It’s called Underground Coal Gasification, or UCG, and energy companies plan to turn the UK into a massive testing ground
[EF! Editor's note: For a look at the possible future this could bring, check out the wikipedia article on Centralia, Pennsylvania, where an underground coal seam caught fire in 1962 and is still burning to this day, leaving the town almost entirely abandoned.]
from SchNEWS
Just when we were all getting to grips with fracking, another mind-blowingly stupid and dangerous form of extreme energy extraction gains momentum. And it’s no distant threat: licences have been sold for some time, 21 so far just off the coast in places like Swansea Bay, and now companies are boasting to investors that production is imminent. Watch out, Wales, Northumberland and Warwickshire among others.Burn, baby, burn – CO2 inferno!
[Underground coal gasification] is designed to exploit un-minable coal, of which the UK has an abundant supply, running into billions of tonnes. It involves the same drilling technology as fracking, but as coal can’t float up pipes like natural gas can, it – and this is the hellfire inferno-esque insanity bit – is partially burned in fires far below the earth’s surface below water tables. The carbon monoxide / hydrogen mix that’s produced is then processed in power plants on the surface.

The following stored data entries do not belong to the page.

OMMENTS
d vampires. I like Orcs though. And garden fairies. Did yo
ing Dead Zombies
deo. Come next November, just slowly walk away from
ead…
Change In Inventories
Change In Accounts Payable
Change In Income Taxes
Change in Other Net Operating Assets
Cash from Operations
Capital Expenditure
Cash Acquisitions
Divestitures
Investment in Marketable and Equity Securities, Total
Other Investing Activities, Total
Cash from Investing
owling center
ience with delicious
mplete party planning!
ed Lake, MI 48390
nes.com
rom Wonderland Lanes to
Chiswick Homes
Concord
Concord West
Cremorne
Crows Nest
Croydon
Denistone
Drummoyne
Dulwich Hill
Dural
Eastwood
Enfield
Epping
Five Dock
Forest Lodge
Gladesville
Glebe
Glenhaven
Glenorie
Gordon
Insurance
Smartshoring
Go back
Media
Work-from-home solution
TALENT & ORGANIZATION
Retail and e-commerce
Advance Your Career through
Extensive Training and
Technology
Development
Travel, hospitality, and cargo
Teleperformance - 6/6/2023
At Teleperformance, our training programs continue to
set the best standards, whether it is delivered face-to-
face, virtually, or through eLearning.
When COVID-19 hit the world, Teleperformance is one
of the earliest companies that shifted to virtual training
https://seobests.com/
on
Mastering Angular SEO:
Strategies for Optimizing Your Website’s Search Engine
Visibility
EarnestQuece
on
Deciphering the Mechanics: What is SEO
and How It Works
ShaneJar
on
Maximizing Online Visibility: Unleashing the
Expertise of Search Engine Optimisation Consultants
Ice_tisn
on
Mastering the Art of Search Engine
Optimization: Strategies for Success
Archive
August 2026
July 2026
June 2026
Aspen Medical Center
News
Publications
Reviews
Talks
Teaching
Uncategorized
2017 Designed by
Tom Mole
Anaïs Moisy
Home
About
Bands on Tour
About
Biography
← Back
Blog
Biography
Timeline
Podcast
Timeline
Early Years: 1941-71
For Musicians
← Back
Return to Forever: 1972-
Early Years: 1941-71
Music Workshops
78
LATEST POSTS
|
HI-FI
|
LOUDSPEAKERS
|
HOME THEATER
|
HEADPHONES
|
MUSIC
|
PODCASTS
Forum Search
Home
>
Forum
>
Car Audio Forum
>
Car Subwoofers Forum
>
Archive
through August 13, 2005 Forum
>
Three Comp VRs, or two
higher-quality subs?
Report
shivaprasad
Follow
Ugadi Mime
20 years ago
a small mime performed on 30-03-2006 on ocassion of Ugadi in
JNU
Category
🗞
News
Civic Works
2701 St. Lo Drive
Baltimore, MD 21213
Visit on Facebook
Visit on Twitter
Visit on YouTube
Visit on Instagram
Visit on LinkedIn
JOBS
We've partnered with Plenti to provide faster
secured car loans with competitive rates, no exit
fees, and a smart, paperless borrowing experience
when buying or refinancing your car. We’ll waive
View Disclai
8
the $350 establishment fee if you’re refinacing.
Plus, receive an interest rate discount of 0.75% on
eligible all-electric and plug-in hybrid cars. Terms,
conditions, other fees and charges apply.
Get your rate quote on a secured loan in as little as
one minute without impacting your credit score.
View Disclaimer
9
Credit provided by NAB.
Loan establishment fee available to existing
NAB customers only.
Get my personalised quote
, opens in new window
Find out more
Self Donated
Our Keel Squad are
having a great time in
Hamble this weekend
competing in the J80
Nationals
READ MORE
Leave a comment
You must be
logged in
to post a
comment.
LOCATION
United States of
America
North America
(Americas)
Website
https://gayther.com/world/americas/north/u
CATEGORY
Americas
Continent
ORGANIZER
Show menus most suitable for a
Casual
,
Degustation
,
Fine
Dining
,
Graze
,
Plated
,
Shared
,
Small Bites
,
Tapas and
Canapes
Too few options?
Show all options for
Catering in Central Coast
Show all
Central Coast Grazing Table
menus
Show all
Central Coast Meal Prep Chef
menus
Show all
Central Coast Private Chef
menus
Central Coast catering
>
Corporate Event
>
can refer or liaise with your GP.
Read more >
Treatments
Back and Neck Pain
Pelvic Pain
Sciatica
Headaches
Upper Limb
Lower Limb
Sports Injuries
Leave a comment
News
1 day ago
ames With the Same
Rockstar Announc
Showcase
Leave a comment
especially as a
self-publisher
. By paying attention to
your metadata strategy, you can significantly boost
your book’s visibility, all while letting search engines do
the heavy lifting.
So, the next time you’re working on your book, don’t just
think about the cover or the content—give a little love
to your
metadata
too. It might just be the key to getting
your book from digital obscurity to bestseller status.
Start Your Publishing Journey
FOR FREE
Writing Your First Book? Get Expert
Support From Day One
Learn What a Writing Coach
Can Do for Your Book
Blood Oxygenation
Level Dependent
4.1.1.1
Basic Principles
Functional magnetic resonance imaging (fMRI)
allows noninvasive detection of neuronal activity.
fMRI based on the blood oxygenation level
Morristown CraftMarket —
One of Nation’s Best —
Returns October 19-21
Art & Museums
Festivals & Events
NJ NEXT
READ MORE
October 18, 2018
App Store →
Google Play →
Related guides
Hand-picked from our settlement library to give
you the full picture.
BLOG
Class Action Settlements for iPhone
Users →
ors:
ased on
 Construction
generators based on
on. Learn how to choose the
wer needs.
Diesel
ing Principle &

A report into the environmental devastation that UCG could cause if production went full-scale claimed: “If an additional 4 trillion tonnes were extracted without the use of carbon capture or other mitigation technologies atmospheric carbon-dioxide levels could quadruple–resulting in a global mean temperature increase of between 5 and 10 degrees Celsius.” Shit.
As with fracking and coal bed methane (CBM), the drilling also comes with the serious risk of subsistence and rock fractures, and leaks of contaminants into water sources. We have a pretty clear idea of the devastation caused by these extreme energy extraction techniques; UCG however, has had a patchy history of explosions, pollution and aborted tests.
If the UCG’s pitch to UK investors is to be believed the UK is set to become an industrial scale testing ground. Testing in the Australian outback resulted in severe contamination of water sources with benzene. Word in the industry is that, unlike the shaky predictions for successful shale gas fracking in the long-term, UCG is being taken seriously by government and industry as a Peak Oil ‘Plan B’.
Up the Cluff
The companies involved include Cluff Coal Ltd and Five-Quarter. Cluff are in the midst of a PR blitz as they claim they’re about to buy another four licences on top of the two they currently hold. One of which is, unprecedentedly, on-shore in the Warwickshire countryside. Five-Quarter own licences from Newcastle up the coast of Northumberland – the threat is that the North Sea will see some UCG action this summer, with government grants to do it.
Previous tests suggest that if done at all UCG should be kept away from inhabited areas, and should be sited where no groundwater can be contaminated. In the rush for gas, these pesky nanny-state safety precautions have been pushed aside. According to SchNEWS‘ scientific research department, the effects on the climate would be ‘apocalyptic’ were UCG ever to go ahead.